After all, tweets can be deleted but the internet has both an impressive long-term memory and a very short attention span. We’ll kick up a stink that can’t ever be completely erased, but we can rarely be bothered to sit around and listen to the apologies and explanations. Where huge fanbases are concerned, reactions can often be stunningly out of proportion – as our editor Holly found when she dared criticise (the famously kind, respectful) Chris Brown. Shaming those who seem truly deserving doesn’t always help, either. Katie Hopkins and Jan Moir have been repeatedly held up as hateful bigots, but they don’t look any less likely to keep on offending people.
Then there are the many layers of morality around the question of a person’s right to privacy and forgiveness. After Barack Obama’s reelection in 2012, Jezebel published a post in which they rounded up racist tweets from high school students, along with their names, profile photos, the school they attended and the sports and hobbies they participated in. While the bigotry called out in the feature made for shuddering reading, many also criticised Jezebel for posting the teenagers’ details so publicly.
‘I’m not sure how I feel about their names being compiled in an article to be in their Internet history forever,’ said one commenter. ‘Racist pieces of s**t like this should face consequences, sure, but some of these kids are minors and I imagine the idea that they can spew this b******t is largely influenced by racist parents and peers.’
Just as we’ve never quite been able to make our mind up about whether or not it’s ok to be a tattletale at school, so the internet age still hasn’t decided whether ‘calling out’ is still beneficial when it drags the culprit over the coals so such an extent that they can’t get into college, or find another job.
Ronson has experienced the full-circle rollercoaster of shaming himself; in 2012 he confronted a group of academics who had ripped off his identity and created a spambot pretending to be him.
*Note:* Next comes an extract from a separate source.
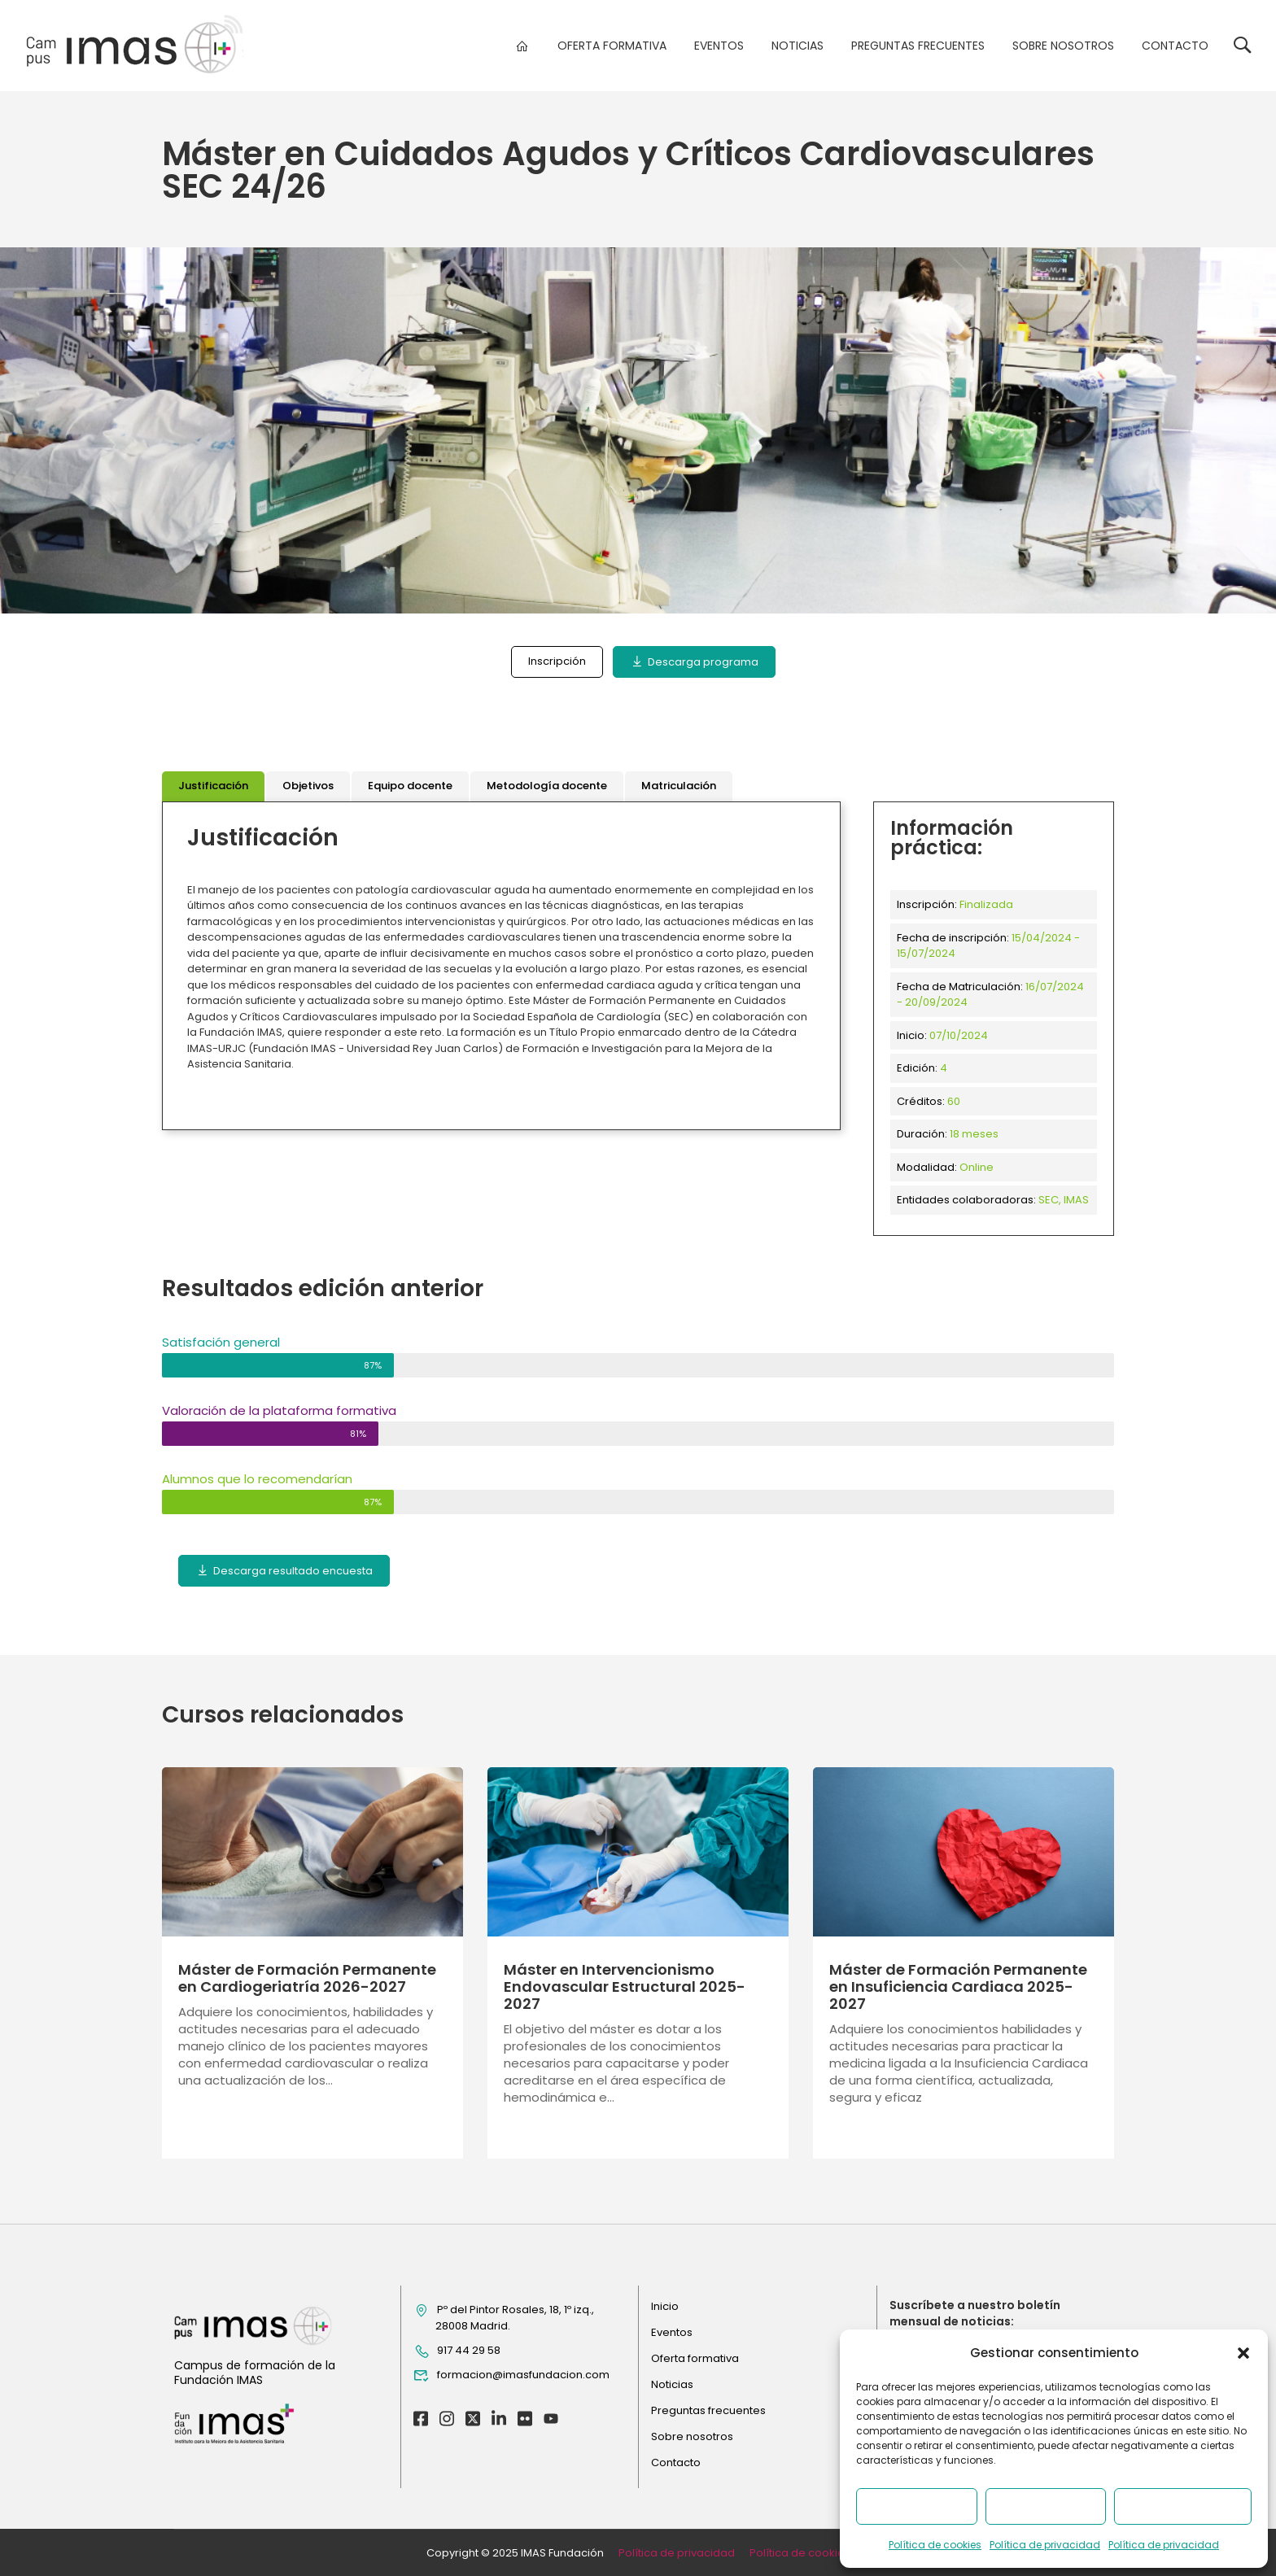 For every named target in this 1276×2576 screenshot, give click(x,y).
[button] (1243, 2353)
When they refused to take the spambot down and Ronson posted a video of the encounter, his Twitter followers took up the mantle of rage and shamed the academics into taking down the spambot.
‘It felt wonderful,’ he admits. ‘The wonderful feeling overwhelmed me like a sedative. Strangers all over the world had united to tell me I was right.’
You probably don’t need to read the book to guess that his wonderful feeling, unlike some of the internet’s most enthusiastic shaming, didn’t last for ever.
5 memorable social media storms…
1. Justine Sacco
One of the most dramatic Twitter tempests since records began (er, 2006), the tale of Justine Sacco has served as both a warning to flippant tweeters and a model of mob mentality for the social media age. The senior director of corporate communications at IAC had only 170 followers when she tweeted ‘Going to Africa. Hope I don’t get AIDS. Just kidding. I’m white!’ before boarding an 11-hour flight to Cape Town. By the time her plane touched down, she had over 2000 retweets and #HasJustineLandedYet was the no.1 worldwide trending topic.
Had she not been on a plane while the furore kicked off, things might have turned out differently. ‘Her complete ignorance of her predicament for those 11 hours lent the episode both dramatic irony and a pleasing narrative arc,’ says Jon Ronson, who interviewed Justine several times for his book. She claimed the tweet had been intended as satire, a comment on America’s ignorance about the developing world – but within a day of the remark, Justine had been fired from her job and went on to spend four weeks volunteering in Ethiopia while the hysteria died down.
Months later, she described to Ronson the impact the scandal had on everything from her mental health to her family life, career and her ability to date. ‘I had a great career, and I loved my job, and it was taken away from me, and there was a lot of glory in that,’ she said. ‘Everybody else was very happy about that.’